For obesity, the inclusion of all EMR components yielded a prevalence estimate of 16.2%, which aligns with Excoffier’s confidence interval (13.3–17.9%). Compared to diabetes mellitus, free-text diagnoses had a greater role in identifying cases of obesity, with one in five cases identified exclusively via coded free-text diagnoses. However, in contrast to diabetes mellitus, the implications of excluding structured EMR components in the identification of obesity were substantial: more than half of all cases would have been missed depending exclusively on free-text diagnoses.
For dyslipidaemia, the prevalence estimate was 38.9% when all EMR components were considered. While comparable references from Swiss general practice are lacking, a Canadian study that inferred dyslipidaemia prevalence from lipid laboratory test results in general practice reported a prevalence of 35.8%, which closely aligns with our findings [16]. We found that the additional contribution of free-text diagnoses to dyslipidaemia case identification was minimal, with only one in 18 cases identified exclusively through coded free-text diagnoses. Conversely, as with obesity, relying on free-text diagnoses alone would have resulted in a substantial proportion of missed cases: slightly more than half of all dyslipidaemia cases would have been overlooked without the inclusion of structured EMR components.
The proportions of cases exclusively identified or missed by free-text diagnoses varied considerably across the target diseases. Free-text diagnoses appeared to be more important for the identification of obesity compared to diabetes mellitus and dyslipidaemia and were a more effective sole detector for diabetes mellitus than for obesity or dyslipidaemia.

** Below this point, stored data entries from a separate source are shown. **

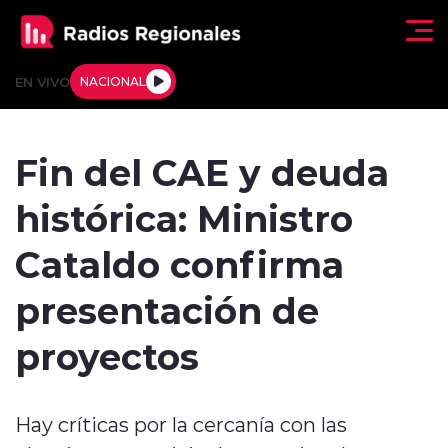
Click acá para ir directamente al contenido
EN VIVO
NACIONAL
Regionales
Fin del CAE y deuda
Actualidad
histórica: Ministro
Tendencias
Cataldo confirma
Deportes
presentación de
Internacional
proyectos
Regiones al Aire
Hay críticas por la cercanía con las
Entrevistas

This likely reflects differences in how general practitioners document these conditions. Diabetes mellitus is more likely to be thoroughly documented due to its pressing therapeutic implications and the frequent follow-up visits recommended by current guidelines [33, 34]. As a result, patients with diabetes mellitus likely generate more free-text diagnoses, increasing the likelihood of case identification through this component. In contrast, general practitioners may perceive obesity and dyslipidaemia more as risk factors than as diseases requiring consistent documentation, leading to fewer free-text diagnoses. Moreover, disease severity or stage might influence whether a condition is documented. The higher frequency of free-text diagnoses for obesity and hyperlipidaemia observed at elevated BMI and LDL levels suggests a degree of perceptual salience for these conditions. For obesity, this aligns with earlier findings that patients with more severe obesity are more likely to be identified as cases compared to those with less severe forms [25]. Additionally, the substantial proportion of nearly 20% of obese patients identified exclusively via free-text diagnoses can likely be attributed to the limited informative value of the medication data component for obesity, due to the low number and infrequent use of specific anti-obesity medications in clinical practice.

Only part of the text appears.